UOL - “Na Estrada” tem um elenco estelar, que conta ainda com a participação de Alice Braga. Temos Viggo Mortensen, Kristen Stewart e vários outros jovens talentos. Como é lidar com tantos artistas desse porte em um filme coral?

Walter Salles - Essa foi a parte mais agradável do projeto. Os atores foram os grandes aliados do filme. Primeiro, passamos três semanas em Montreal ensaiando as cenas, polindo o roteiro. Depois, partimos para a estrada, tentando incorporar tudo aquilo que íamos encontrando à sua margem. E haja estrada. Cobrimos três vezes mais chão do que em "Diários de Motocicleta".

UOL - O que podemos esperar para o futuro? Um filme brasileiro, rodado aqui, com elenco local. Ou uma nova produção estrangeira?

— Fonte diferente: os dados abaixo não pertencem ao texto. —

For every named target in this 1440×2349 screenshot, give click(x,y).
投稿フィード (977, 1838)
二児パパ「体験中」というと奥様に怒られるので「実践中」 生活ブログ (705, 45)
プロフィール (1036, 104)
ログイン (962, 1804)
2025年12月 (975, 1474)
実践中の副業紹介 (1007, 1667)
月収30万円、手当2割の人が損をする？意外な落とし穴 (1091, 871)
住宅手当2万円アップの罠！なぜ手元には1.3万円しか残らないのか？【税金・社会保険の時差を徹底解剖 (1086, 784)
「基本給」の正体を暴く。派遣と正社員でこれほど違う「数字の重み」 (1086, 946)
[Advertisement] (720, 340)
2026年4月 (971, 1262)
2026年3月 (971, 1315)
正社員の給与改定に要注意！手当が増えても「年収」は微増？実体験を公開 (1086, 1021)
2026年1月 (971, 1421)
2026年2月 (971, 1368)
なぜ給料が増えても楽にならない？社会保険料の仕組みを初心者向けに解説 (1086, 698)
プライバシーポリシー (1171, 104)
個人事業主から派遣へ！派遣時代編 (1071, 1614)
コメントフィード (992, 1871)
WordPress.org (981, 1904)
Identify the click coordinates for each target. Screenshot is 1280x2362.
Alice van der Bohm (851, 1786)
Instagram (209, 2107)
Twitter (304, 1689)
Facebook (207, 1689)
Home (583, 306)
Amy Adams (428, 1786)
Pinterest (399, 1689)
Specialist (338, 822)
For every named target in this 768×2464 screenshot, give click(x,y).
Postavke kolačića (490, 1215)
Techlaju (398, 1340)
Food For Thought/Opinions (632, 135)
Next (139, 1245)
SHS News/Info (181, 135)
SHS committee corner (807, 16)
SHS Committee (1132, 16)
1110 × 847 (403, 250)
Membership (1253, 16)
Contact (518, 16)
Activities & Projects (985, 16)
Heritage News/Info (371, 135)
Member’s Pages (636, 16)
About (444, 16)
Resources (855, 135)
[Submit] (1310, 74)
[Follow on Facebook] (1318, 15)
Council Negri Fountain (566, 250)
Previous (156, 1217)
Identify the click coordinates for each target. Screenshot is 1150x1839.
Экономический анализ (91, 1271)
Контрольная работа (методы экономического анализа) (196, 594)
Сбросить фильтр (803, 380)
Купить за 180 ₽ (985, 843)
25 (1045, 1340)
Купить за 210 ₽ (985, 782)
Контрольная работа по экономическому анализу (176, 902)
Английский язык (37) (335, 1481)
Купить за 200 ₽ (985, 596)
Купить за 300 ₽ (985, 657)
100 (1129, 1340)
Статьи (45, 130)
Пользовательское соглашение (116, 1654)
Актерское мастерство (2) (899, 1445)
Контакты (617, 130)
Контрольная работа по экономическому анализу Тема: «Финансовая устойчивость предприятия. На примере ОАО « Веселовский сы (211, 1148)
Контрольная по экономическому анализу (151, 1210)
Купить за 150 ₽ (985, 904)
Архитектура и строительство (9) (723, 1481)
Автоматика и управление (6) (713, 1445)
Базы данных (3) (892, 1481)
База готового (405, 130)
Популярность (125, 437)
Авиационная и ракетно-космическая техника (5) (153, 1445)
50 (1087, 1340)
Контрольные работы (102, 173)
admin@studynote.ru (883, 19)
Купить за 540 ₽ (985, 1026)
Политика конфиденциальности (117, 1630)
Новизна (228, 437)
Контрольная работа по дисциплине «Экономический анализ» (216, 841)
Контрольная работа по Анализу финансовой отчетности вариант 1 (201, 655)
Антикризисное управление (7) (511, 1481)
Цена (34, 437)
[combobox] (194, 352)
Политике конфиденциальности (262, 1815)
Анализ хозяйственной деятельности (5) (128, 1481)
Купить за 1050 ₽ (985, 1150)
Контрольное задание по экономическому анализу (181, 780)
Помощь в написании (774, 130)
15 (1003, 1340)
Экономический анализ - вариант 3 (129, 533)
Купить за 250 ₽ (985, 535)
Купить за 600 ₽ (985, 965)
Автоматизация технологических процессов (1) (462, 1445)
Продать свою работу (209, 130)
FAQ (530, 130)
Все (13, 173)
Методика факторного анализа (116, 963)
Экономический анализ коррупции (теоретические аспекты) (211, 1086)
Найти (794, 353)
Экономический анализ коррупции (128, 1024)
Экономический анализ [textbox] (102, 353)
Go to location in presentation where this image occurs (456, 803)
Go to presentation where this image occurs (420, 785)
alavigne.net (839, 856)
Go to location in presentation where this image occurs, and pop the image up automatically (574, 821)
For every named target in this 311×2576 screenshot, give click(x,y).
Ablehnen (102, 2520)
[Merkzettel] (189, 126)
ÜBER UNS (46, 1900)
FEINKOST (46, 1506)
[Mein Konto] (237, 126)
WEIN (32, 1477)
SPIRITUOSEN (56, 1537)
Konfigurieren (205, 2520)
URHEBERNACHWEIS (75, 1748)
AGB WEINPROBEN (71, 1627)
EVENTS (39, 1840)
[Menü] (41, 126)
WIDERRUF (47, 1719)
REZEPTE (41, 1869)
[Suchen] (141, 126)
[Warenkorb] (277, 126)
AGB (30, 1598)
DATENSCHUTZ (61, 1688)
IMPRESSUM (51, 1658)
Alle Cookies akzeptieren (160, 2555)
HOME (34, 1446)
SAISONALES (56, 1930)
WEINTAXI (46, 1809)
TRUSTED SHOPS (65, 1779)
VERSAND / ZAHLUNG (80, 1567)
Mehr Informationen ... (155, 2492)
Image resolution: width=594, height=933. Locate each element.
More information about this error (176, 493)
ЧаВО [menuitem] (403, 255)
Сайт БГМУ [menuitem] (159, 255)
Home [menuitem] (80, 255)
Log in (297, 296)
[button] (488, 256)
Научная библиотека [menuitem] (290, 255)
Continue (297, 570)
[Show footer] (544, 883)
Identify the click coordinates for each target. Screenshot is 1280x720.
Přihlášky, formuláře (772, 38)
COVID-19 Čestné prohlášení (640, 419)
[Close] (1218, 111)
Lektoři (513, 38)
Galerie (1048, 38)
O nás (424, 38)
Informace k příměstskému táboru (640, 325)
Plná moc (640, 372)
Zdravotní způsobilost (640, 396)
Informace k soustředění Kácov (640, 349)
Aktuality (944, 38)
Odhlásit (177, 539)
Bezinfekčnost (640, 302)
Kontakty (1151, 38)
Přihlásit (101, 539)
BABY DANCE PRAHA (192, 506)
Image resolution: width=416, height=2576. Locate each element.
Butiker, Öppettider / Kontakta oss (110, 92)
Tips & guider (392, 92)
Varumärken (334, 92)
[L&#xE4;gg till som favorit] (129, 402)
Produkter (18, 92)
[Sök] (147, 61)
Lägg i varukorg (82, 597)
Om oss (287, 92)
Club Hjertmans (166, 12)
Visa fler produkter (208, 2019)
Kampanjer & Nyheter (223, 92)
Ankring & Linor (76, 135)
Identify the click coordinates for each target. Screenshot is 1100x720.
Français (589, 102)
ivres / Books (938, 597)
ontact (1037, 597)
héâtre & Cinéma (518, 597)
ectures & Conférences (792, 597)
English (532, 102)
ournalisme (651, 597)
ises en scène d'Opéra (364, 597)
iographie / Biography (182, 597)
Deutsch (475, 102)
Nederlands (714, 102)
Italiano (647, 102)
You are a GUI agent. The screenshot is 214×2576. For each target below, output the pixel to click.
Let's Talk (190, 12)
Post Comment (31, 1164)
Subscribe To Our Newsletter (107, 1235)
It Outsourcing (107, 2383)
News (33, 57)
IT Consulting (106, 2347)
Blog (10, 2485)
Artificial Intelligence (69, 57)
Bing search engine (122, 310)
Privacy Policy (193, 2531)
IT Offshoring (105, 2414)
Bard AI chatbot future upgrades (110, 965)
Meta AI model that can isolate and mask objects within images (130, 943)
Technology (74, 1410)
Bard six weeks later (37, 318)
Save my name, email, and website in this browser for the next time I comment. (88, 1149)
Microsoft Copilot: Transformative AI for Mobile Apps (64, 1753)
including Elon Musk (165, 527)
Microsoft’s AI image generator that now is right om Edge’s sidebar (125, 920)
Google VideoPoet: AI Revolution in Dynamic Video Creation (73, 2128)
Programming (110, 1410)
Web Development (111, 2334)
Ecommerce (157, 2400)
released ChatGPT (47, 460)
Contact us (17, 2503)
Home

Walter Salles - Um filme brasileiro, ou um filme rodado na América do Sul. Não tenho nenhuma vontade de fazer dois filmes seguidos em inglês, acho que um cineasta tem que ficar próximo de suas raízes para ter o que dizer. "On the Road" é uma obsessão de juventude, um livro que li aos 18 anos e que mudou minha visão de mundo. O filme está feito. Agora, chegou a hora de voltar para casa.